Included in that House package: A restriction on F-16 sales to Turkey, which was seemingly one of the concessions Turkish President Recep Erdogan extracted from U.S. and NATO allies during the recent drama over Finland and Sweden’s alliance applications.
Next up: Senators still have to work through their version of the bill, before the two chambers attempt to reconcile their differences in the weeks and months ahead. The Hill has a bit more, here.

Germany just convicted a far-right military officer for a murder plot he’d hoped would accelerate an end to German democracy, the New York Times reports from Frankfurt. “He was caught in 2017 trying to collect a loaded gun that he had hidden in a bathroom at the Vienna airport,” the Times reports. “His fingerprints later revealed his second, fake identity as a Syrian refugee, setting off alarm bells and an investigation that would span three countries and multiple intelligence agencies.”
According to prosecutors, he’d planned to use his fake Syrian identity to assassinate people as part of a plan to stoke racial tensions and anger over immigration. He’d already amassed “more than 1,000 rounds of ammunition, four guns and about 50 explosives, some of it stolen from military bases where he had been stationed” when he was arrested as a first lieutenant in 2017. A bit more to that story, here.
Related reading: 

A lieutenant colonel in Pakistan’s army was shot and killed by militants in the country’s allegedly “poor and underdeveloped” Balochistan region this week, Dawn reported Thursday.
ICYMI: Rebels in Balochistan claimed responsibility for an April suicide bombing that killed three Chinese teachers in the southern city of Karachi. The attacker was an educated 30-year-old mother of two children.
According to the rebel group, the Baloch Liberation Army, they’d targeted Chinese in that attack (and at least two others, in Nov. 2018 and April 2021) because of destructive development related to Beijing’s China-Pakistan Economic Corridor. The BLA claimed in a video after the April 2022 bombing that China is helping “the Pakistani military in wiping out villages” as CPEC matures. Read more about this most recent attack at Dawn, here.

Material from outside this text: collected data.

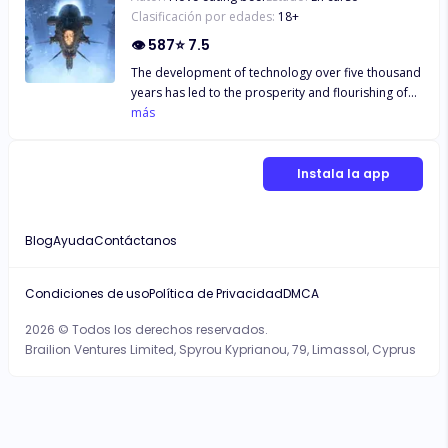
Clasificación por edades:
18
+
👁
587
⭐
7.5
The development of technology over five thousand
years has led to the prosperity and flourishing of
human civilization, enabling the realization of the
más
desire to explore the universe. The era of
interstellar travel is upon us. However, in the
depths of the unknown universe, humanity not only
Instala la app
encounters the mysteries of the deep cosmos but
also countless dangers. This time, humans are no
longer fighting for exploration but for survival...
Blog
Ayuda
Contáctanos
Condiciones de uso
Política de Privacidad
DMCA
2026 © Todos los derechos reservados.
Brailion Ventures Limited, Spyrou Kyprianou, 79, Limassol, Cyprus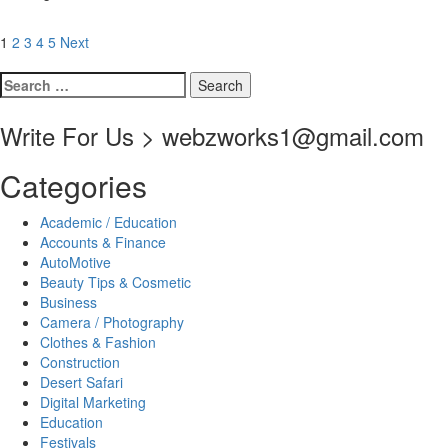
Posts
1
2
3
4
5
Next
pagination
Search
for:
Write For Us > webzworks1@gmail.com
Categories
Academic / Education
Accounts & Finance
AutoMotive
Beauty Tips & Cosmetic
Business
Camera / Photography
Clothes & Fashion
Construction
Desert Safari
Digital Marketing
Education
Festivals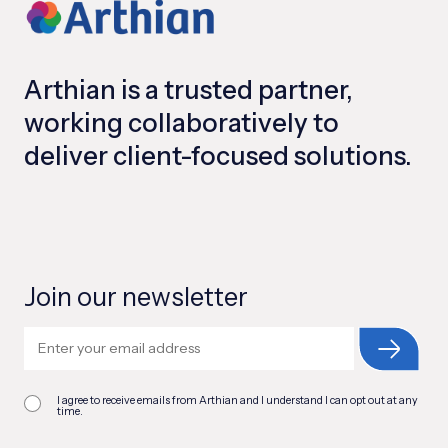
Arthian is a trusted partner,
working collaboratively to
deliver client-focused solutions.
Join our newsletter
I agree to receive emails from Arthian and I understand I can opt out at any
time.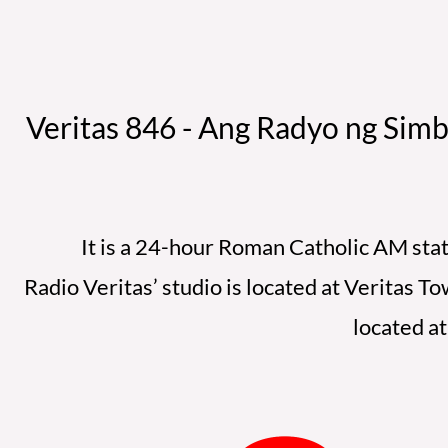
Veritas 846 - Ang Radyo ng Simb
It is a 24-hour Roman Catholic AM stati
Radio Veritas’ studio is located at Veritas 
located a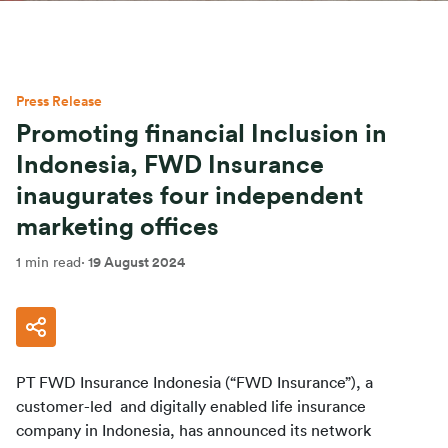
Press Release
Promoting financial Inclusion in
Indonesia, FWD Insurance
inaugurates four independent
marketing offices
1 min read
·
19 August 2024
PT FWD Insurance Indonesia (“FWD Insurance”), a 
customer-led  and digitally enabled life insurance 
company in Indonesia, has announced its network 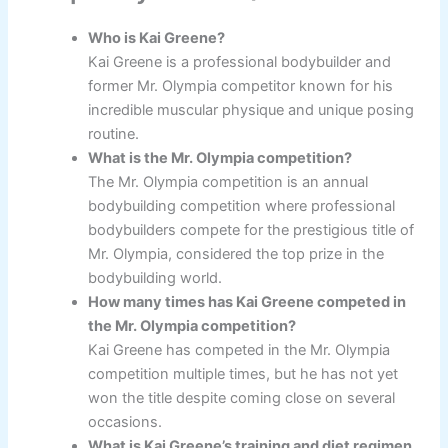
Who is Kai Greene?
Kai Greene is a professional bodybuilder and
former Mr. Olympia competitor known for his
incredible muscular physique and unique posing
routine.
What is the Mr. Olympia competition?
The Mr. Olympia competition is an annual
bodybuilding competition where professional
bodybuilders compete for the prestigious title of
Mr. Olympia, considered the top prize in the
bodybuilding world.
How many times has Kai Greene competed in
the Mr. Olympia competition?
Kai Greene has competed in the Mr. Olympia
competition multiple times, but he has not yet
won the title despite coming close on several
occasions.
What is Kai Greene’s training and diet regimen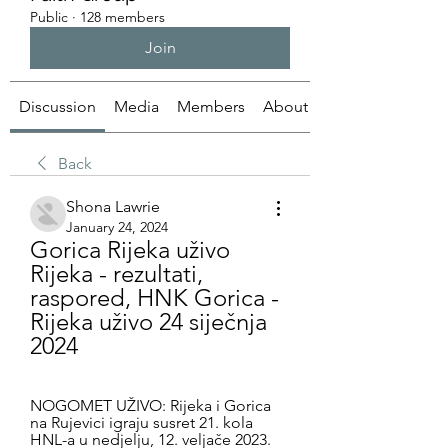
Public
·
128 members
Join
Discussion
Media
Members
About
Back
Shona Lawrie
January 24, 2024
Gorica Rijeka uživo 
Rijeka - rezultati, 
raspored, HNK Gorica - 
Rijeka uživo 24 siječnja 
2024
NOGOMET UŽIVO: Rijeka i Gorica 
na Rujevici igraju susret 21. kola 
HNL-a u nedjelju, 12. veljače 2023. 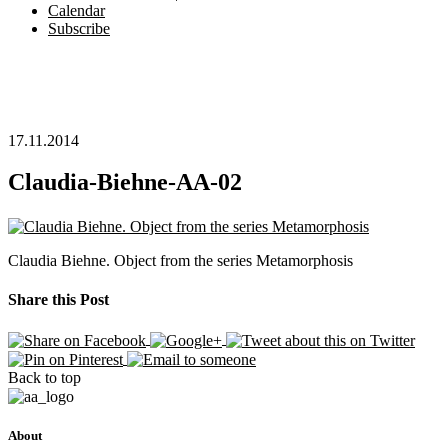
Calendar
Subscribe
17.11.2014
Claudia-Biehne-AA-02
Claudia Biehne. Object from the series Metamorphosis
Share this Post
Back to top
About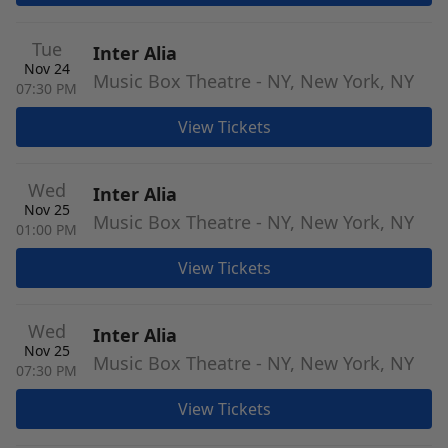
Tue
Inter Alia
Nov 24
Music Box Theatre - NY, New York, NY
07:30 PM
View Tickets
Wed
Inter Alia
Nov 25
Music Box Theatre - NY, New York, NY
01:00 PM
View Tickets
Wed
Inter Alia
Nov 25
Music Box Theatre - NY, New York, NY
07:30 PM
View Tickets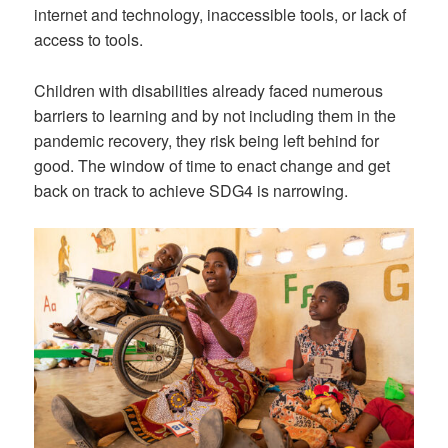
internet and technology, inaccessible tools, or lack of
access to tools.
Children with disabilities already faced numerous
barriers to learning and by not including them in the
pandemic recovery, they risk being left behind for
good. The window of time to enact change and get
back on track to achieve SDG4 is narrowing.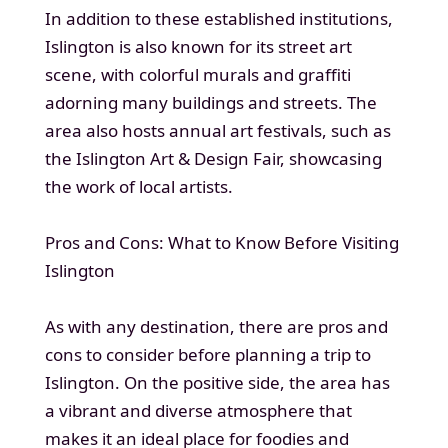
In addition to these established institutions,
Islington is also known for its street art
scene, with colorful murals and graffiti
adorning many buildings and streets. The
area also hosts annual art festivals, such as
the Islington Art & Design Fair, showcasing
the work of local artists.
Pros and Cons: What to Know Before Visiting
Islington
As with any destination, there are pros and
cons to consider before planning a trip to
Islington. On the positive side, the area has
a vibrant and diverse atmosphere that
makes it an ideal place for foodies and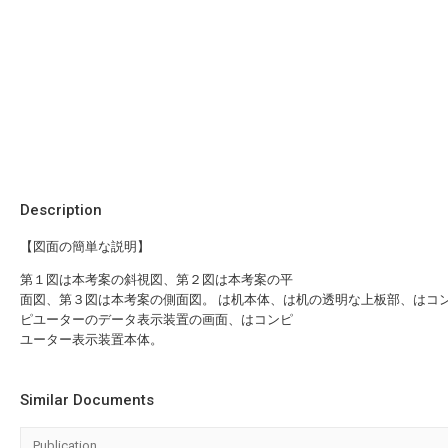
Description
【図面の簡単な説明】
第１図は本考案の斜視図、第２図は本考案の平
面図、第３図は本考案の側面図。 は机本体、は机の透明な上板部、はコ
ピユーターのデータ表示装置の画面、はコンピ
ユーター表示装置本体。
Similar Documents
Publication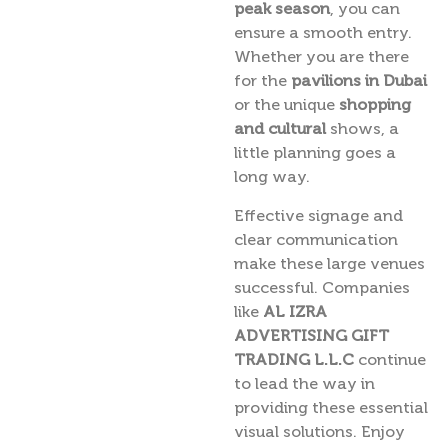
peak season
, you can
ensure a smooth entry.
Whether you are there
for the
pavilions in Dubai
or the unique
shopping
and cultural
shows, a
little planning goes a
long way.
Effective signage and
clear communication
make these large venues
successful. Companies
like
AL IZRA
ADVERTISING GIFT
TRADING L.L.C
continue
to lead the way in
providing these essential
visual solutions. Enjoy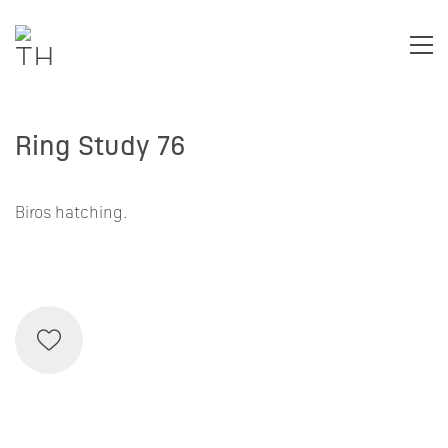
Ring Study 76
Biros hatching.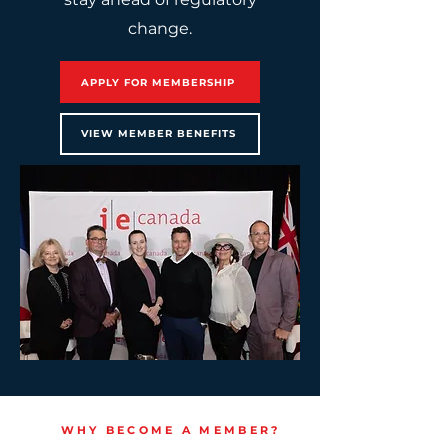
change.
APPLY FOR MEMBERSHIP
VIEW MEMBER BENEFITS
WHY BECOME A MEMBER?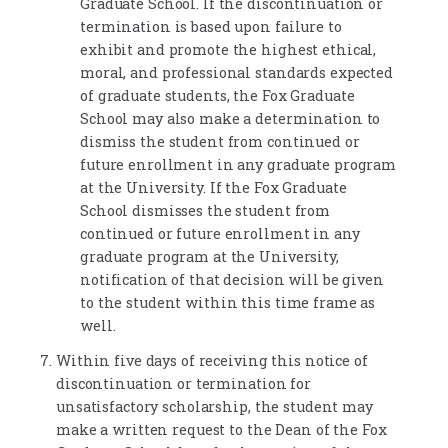
Graduate School. If the discontinuation or
termination is based upon failure to
exhibit and promote the highest ethical,
moral, and professional standards expected
of graduate students, the Fox Graduate
School may also make a determination to
dismiss the student from continued or
future enrollment in any graduate program
at the University. If the Fox Graduate
School dismisses the student from
continued or future enrollment in any
graduate program at the University,
notification of that decision will be given
to the student within this time frame as
well.
Within five days of receiving this notice of
discontinuation or termination for
unsatisfactory scholarship, the student may
make a written request to the Dean of the Fox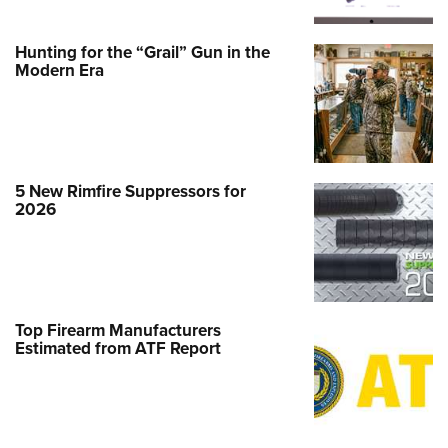
Hunting for the “Grail” Gun in the
Modern Era
5 New Rimfire Suppressors for
2026
Top Firearm Manufacturers
Estimated from ATF Report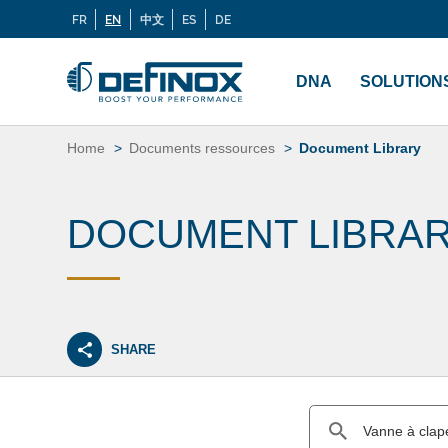
FR
EN
中文
ES
DE
Langues
If you are looking for documentation, go to our
Docu
Menu
principal
DNA
SOLUTION
Skip
to
Home
Documents ressources
Document Library
content
DOCUMENT LIBRA
SHARE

Should the U.S. base its next generation of ICBMs underwater, or in underground railway tunnels? Those questions were officially asked, according to a new U.S. Air Force environmental assessment flagged this week on Twitter by nuclear researcher Matt Korda.
For the record, “Both of these basing options have their roots in the late Cold War,” Korda explains, “and [both] are partially referenced in a 1980 Pentagon study which considered 30 distinct and often bizarre ICBM basing options, including dirigibles, barges, seaplanes, and even hovercraft!” Korda unpacks more of these recent findings, here

And lastly this week: After a sailor pitched the idea, the U.S. Navy Reserve is now creating a mobile app to help deploy forces faster, Stars and Stripes reported Thursday from the Navy Reserve’s inaugural i3 Waypoints program.
The one behind the idea: Navy Reserve Lt. Cmdr. Jonathan Calhoun, who’s currently assigned to U.S. Fleet Forces Command Maritime Operations Center in Norfolk, Va. His idea is to combine much of the paperwork required for mass mobilization exercises into one “secure” place to expedite the process, Calhoun said. According to Stripes, “Not only will the envisioned, encrypted app allow reservists to securely complete necessary mobilization documents from a personal mobile device, but it will also use artificial intelligence to autofill duplicative data fields, such as names and other basic information, across multiple documents.” Continue reading, here.

Have a safe weekend, everyone. And we’ll see you again on Monday!